FIG. 9 shows a comparison between the temperature and the sensitivity in the solenoid type and split type probe coils. As illustrated, a sensitivity (S/N) of the split type is high in the low temperature region.
The probe of the NMR apparatus is sensitive to a fluctuation of the state. With respect to a room temperature and a temperature of a sample, a fluctuation width of 0.01 or a level in proportion thereto is often required. In the high sensitive NMR apparatus described in the patent documents 1 and 2, a temperature stability of the receiving probe coil is particularly important.
In the case of cooling the receiving probe coil in the very low temperature state by one of low temperature side stages of the refrigerating machine, if a temperature of a part of the circulating cooling medium is increased due to a heat generation of the transmitting probe coil or the like, it takes a long time to average a temperature of an entire of the circulating cooling medium. The cooling medium exchanging heat with the receiving probe coil has a time change with an external waviness. This phenomenon is not negligible in the case of the high sensitive measurement even in the conventional NMR apparatus. Further, in the ultrahigh sensitive NMR apparatus described in the patent documents 1 and 2, it is not allowable.
In the case that the conventional cooling apparatus is applied as it is to the low temperature probe of the ultrahigh sensitive NMR apparatus, the receiving probe coil has a risk in the temperature stability as mentioned above, and the reduction of the sensitivity caused thereby is calculated.

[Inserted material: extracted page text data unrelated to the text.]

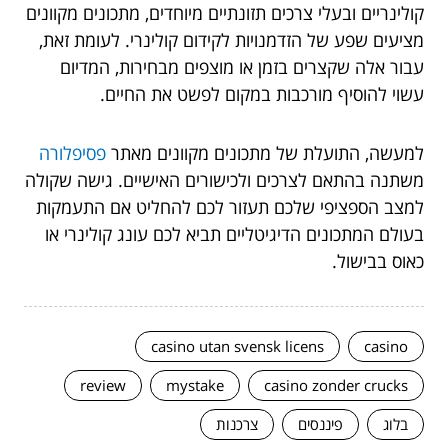
קולינריים ובעלי צרכים תזונתיים מיוחדים, מתכונים מקוונים
מציעים שפע של הזדמנויות לקידום קולינרי. לעומת זאת,
עבור אלה שקצרים בזמן או מוצפים מבחירות, המדיום
עשוי להוסיף מורכבות במקום לפשט את החיים.
למעשה, התועלת של מתכונים מקוונים מאתר
פסיפלורה
משתנה בהתאם לצרכים ולכישורים האישיים. גישה שקולה
למצב הספציפי שלכם תעזור לכם להחליט אם התעמקות
בעולם המתכונים הדיגיטליים תביא לכם עונג קולינרי או
כאוס בבישול.
casino utan svensk licens
casino
review
mystake
casino zonder crucks
בלוג
פיננסים
צרכנות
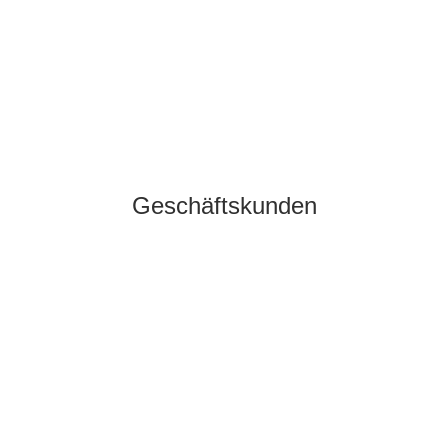
Geschäftskunden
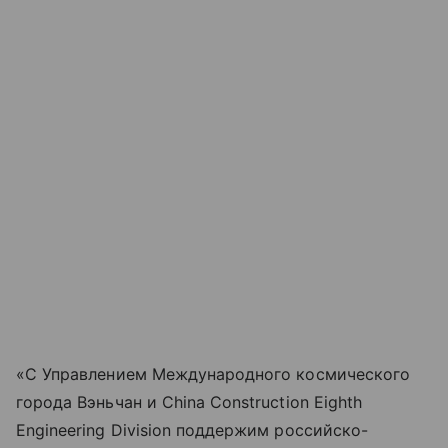
«С Управлением Международного космического
города Вэньчан и China Construction Eighth
Engineering Division поддержим российско-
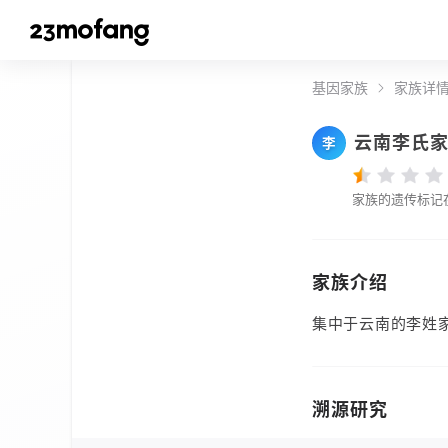
基因家族
家族详
云南李氏
李
家族的遗传标记
家族介绍
集中于云南的李姓
溯源研究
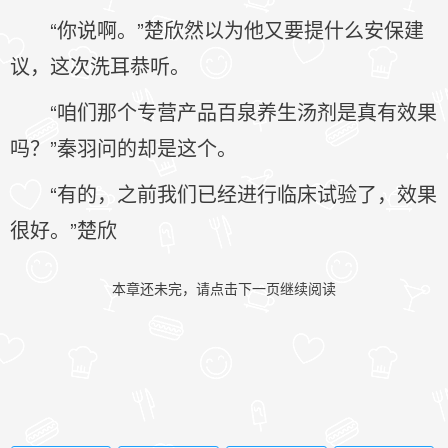
“你说啊。”楚欣然以为他又要提什么安保建
议，这次洗耳恭听。
“咱们那个专营产品百泉养生汤剂是真有效果
吗？”秦羽问的却是这个。
“有的，之前我们已经进行临床试验了，效果
很好。”楚欣
本章还未完，请点击下一页继续阅读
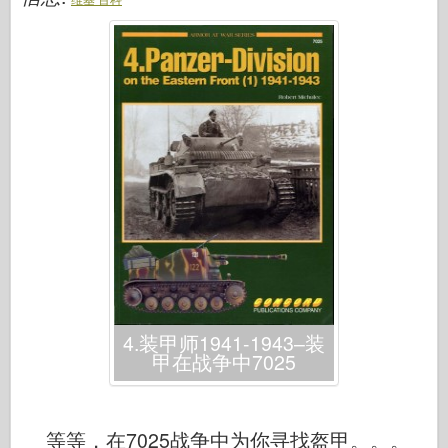
传说
孟模
塔米亚
三星
特朗普特
兹韦兹达
相册-照片
四处走动
书
Dvd
联系
4.装甲师1941-1943–装
甲在战争中7025
勒杂志
套件
等等，在7025战争中为你寻找盔甲。。。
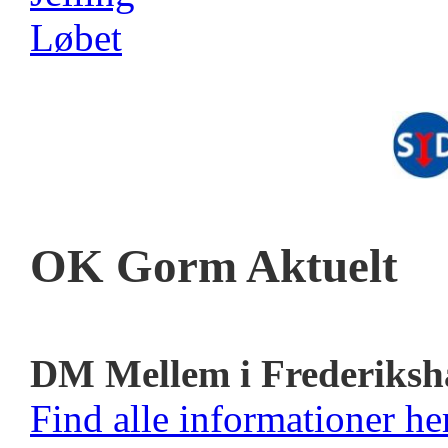
OK Gorm Aktuelt
DM Mellem i Frederiksh
Find alle informationer her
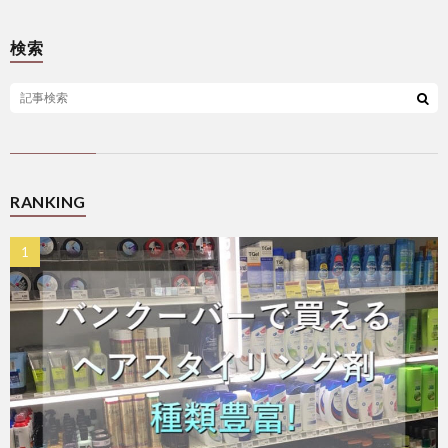
検索
RANKING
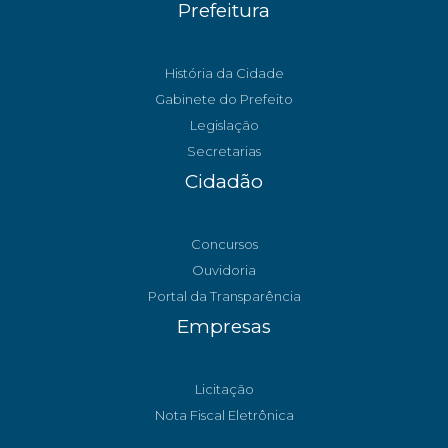
Prefeitura
História da Cidade
Gabinete do Prefeito
Legislação
Secretarias
Cidadão
Concursos
Ouvidoria
Portal da Transparência
Empresas
Licitação
Nota Fiscal Eletrônica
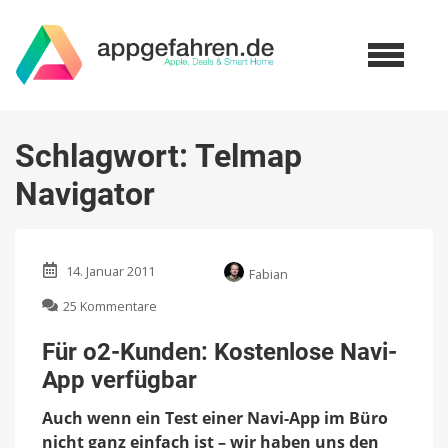
Schlagwort:
Telmap
Navigator
14. Januar 2011
Fabian
zu
25 Kommentare
Für
o2-
Für o2-Kunden: Kostenlose Navi-
Kunden:
App verfügbar
Kostenlose
Navi-
Auch wenn ein Test einer Navi-App im Büro
App
verfügbar
nicht ganz einfach ist – wir haben uns den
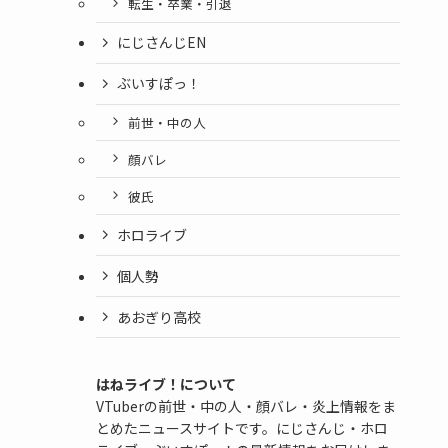
転生・卒業・引退
にじさんじEN
ぶいすぽっ！
前世・中の人
顔バレ
彼氏
ホロライブ
個人勢
あおぎり高校
はねライブ！について
VTuberの前世・中の人・顔バレ・炎上情報をま
とめたニュースサイトです。にじさんじ・ホロ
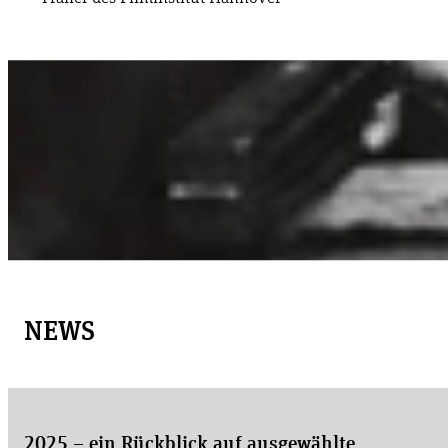
NEWS
2025 – ein Rückblick auf ausgewählte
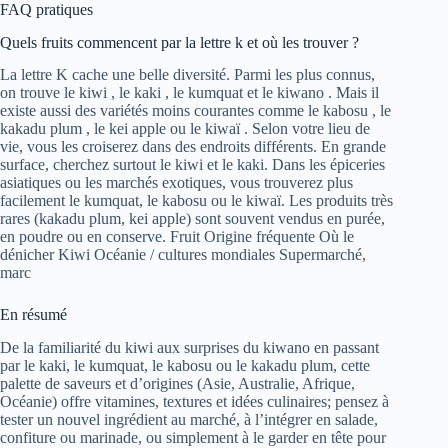
FAQ pratiques
Quels fruits commencent par la lettre k et où les trouver ?
La lettre K cache une belle diversité. Parmi les plus connus,
on trouve le kiwi , le kaki , le kumquat et le kiwano . Mais il
existe aussi des variétés moins courantes comme le kabosu , le
kakadu plum , le kei apple ou le kiwaï . Selon votre lieu de
vie, vous les croiserez dans des endroits différents. En grande
surface, cherchez surtout le kiwi et le kaki. Dans les épiceries
asiatiques ou les marchés exotiques, vous trouverez plus
facilement le kumquat, le kabosu ou le kiwaï. Les produits très
rares (kakadu plum, kei apple) sont souvent vendus en purée,
en poudre ou en conserve. Fruit Origine fréquente Où le
dénicher Kiwi Océanie / cultures mondiales Supermarché,
marc
En résumé
De la familiarité du kiwi aux surprises du kiwano en passant
par le kaki, le kumquat, le kabosu ou le kakadu plum, cette
palette de saveurs et d’origines (Asie, Australie, Afrique,
Océanie) offre vitamines, textures et idées culinaires; pensez à
tester un nouvel ingrédient au marché, à l’intégrer en salade,
confiture ou marinade, ou simplement à le garder en tête pour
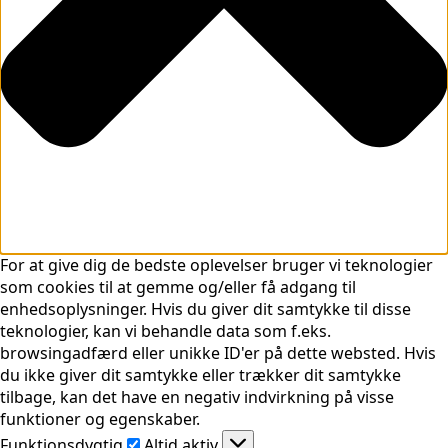
For at give dig de bedste oplevelser bruger vi teknologier
som cookies til at gemme og/eller få adgang til
enhedsoplysninger. Hvis du giver dit samtykke til disse
teknologier, kan vi behandle data som f.eks.
browsingadfærd eller unikke ID'er på dette websted. Hvis
du ikke giver dit samtykke eller trækker dit samtykke
tilbage, kan det have en negativ indvirkning på visse
funktioner og egenskaber.
Funktionsdygtig
Funktionsdygtig
Altid aktiv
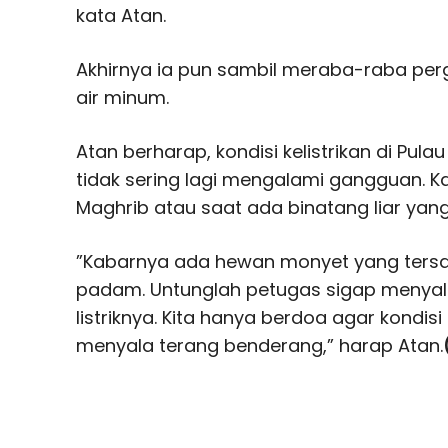
kata Atan.
Akhirnya ia pun sambil meraba-raba per
air minum.
Atan berharap, kondisi kelistrikan di Pul
tidak sering lagi mengalami gangguan. K
Maghrib atau saat ada binatang liar yang t
”Kabarnya ada hewan monyet yang tersan
padam. Untunglah petugas sigap menya
listriknya. Kita hanya berdoa agar kondisi 
menyala terang benderang,” harap Atan.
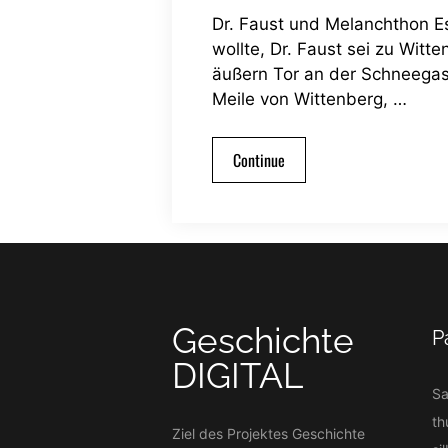
Dr. Faust und Melanchthon E
wollte, Dr. Faust sei zu Wi
äußern Tor an der Schneegass
Meile von Wittenberg, …
Continue
Geschichte
P
DIGITAL
S
th
Ziel des Projektes Geschichte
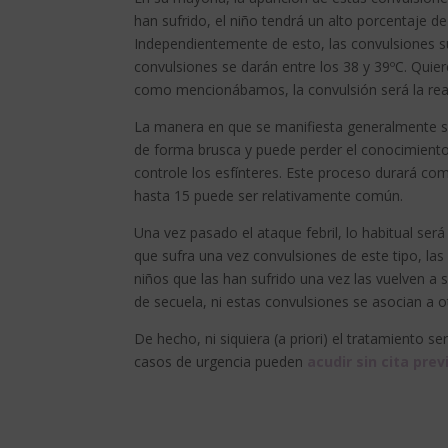
han sufrido, el niño tendrá un alto porcentaje de
Independientemente de esto, las convulsiones s
convulsiones se darán entre los 38 y 39ºC. Quie
como mencionábamos, la convulsión será la reac
La manera en que se manifiesta generalmente se
de forma brusca y puede perder el conocimiento. 
controle los esfínteres. Este proceso durará co
hasta 15 puede ser relativamente común.
Una vez pasado el ataque febril, lo habitual se
que sufra una vez convulsiones de este tipo, la
niños que las han sufrido una vez las vuelven a s
de secuela, ni estas convulsiones se asocian a o
De hecho, ni siquiera (a priori) el tratamiento se
casos de urgencia pueden
acudir sin cita prev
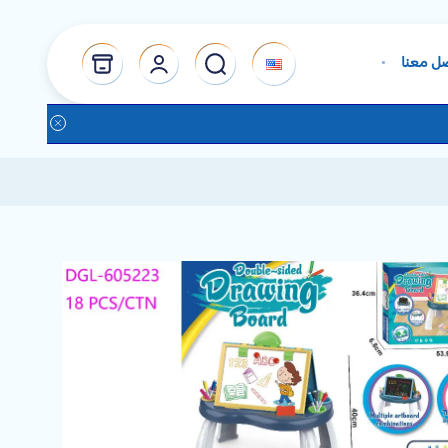
ل معنا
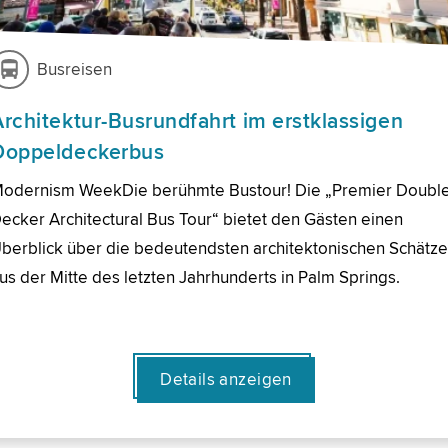
Busreisen
Architektur-Busrundfahrt im erstklassigen
Doppeldeckerbus
odernism WeekDie berühmte Bustour! Die „Premier Doubl
ecker Architectural Bus Tour“ bietet den Gästen einen
berblick über die bedeutendsten architektonischen Schätz
us der Mitte des letzten Jahrhunderts in Palm Springs.
Details anzeigen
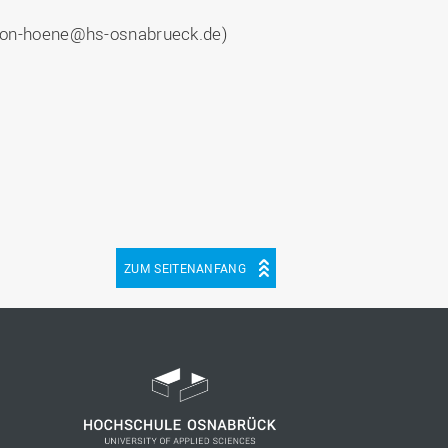
j.von-hoene@hs-osnabrueck.de)
ZUM SEITENANFANG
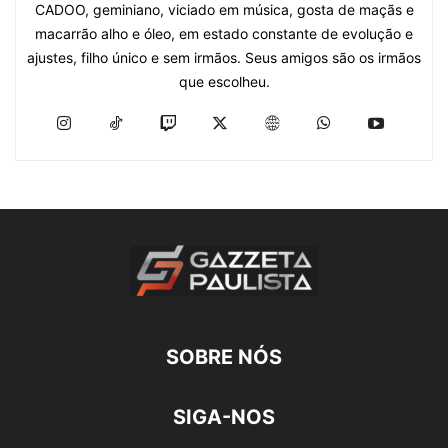
CADOO, geminiano, viciado em música, gosta de maçãs e
macarrão alho e óleo, em estado constante de evolução e
ajustes, filho único e sem irmãos. Seus amigos são os irmãos
que escolheu.
SOBRE NÓS
SIGA-NOS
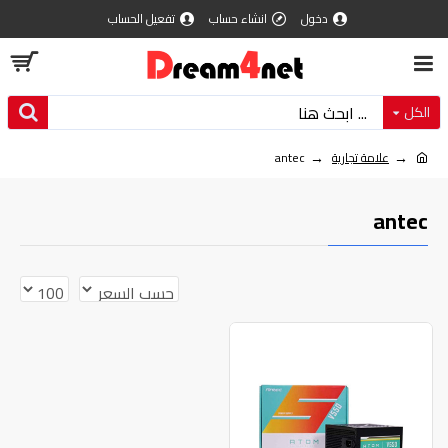
دخول
انشاء حساب
تفعيل الحساب
الكل
علامة تجارية
antec
antec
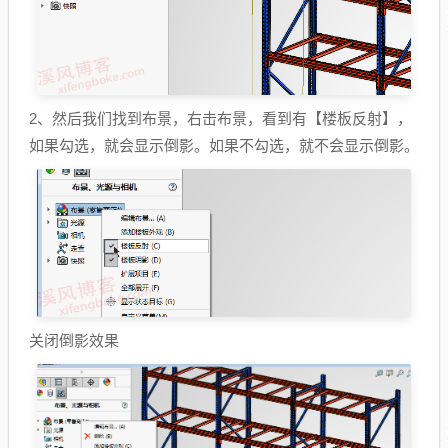
2、然后我们找到布景，右击布景，看到有【楼板反射】，
如果勾选，就会显示倒影。如果不勾选，就不会显示倒影。
关闭倒影效果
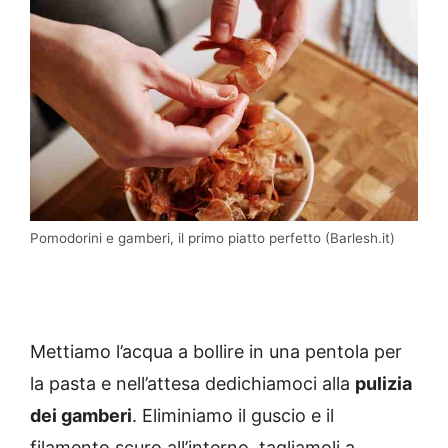
Pomodorini e gamberi, il primo piatto perfetto (Barlesh.it)
Mettiamo l’acqua a bollire in una pentola per
la pasta e nell’attesa dedichiamoci alla
pulizia
dei gamberi
. Eliminiamo il guscio e il
filamento scuro all’interno, tagliamoli a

The temperature change of the probe coil and a resonance circuit portion forming a pair therewith causes a change in a circuit constant or the like, and exerts an influence on an acquired signal. In particular, there are generated a change in a resistance of a wiring on the basis of the temperature change, and a change in a capacity of a condenser. Further, there are generated a change in a resonance frequency, a change in a Q value, and a change in an input impedance.
In order to structure the high sensitive NMR apparatus, it is preferable that the Q value of the resonance is higher. The higher a purity of a material is, the more the material is affected by the temperature change. In the case that a superconductive material is used, the property is sensitively changed by the temperature. In addition, a very uniform magnetic field is required in the NMR apparatus, however, since a magnetism of the constituting material is changed by the temperature at the very low temperature, there is generated a problem relating to a magnetic homogeneity.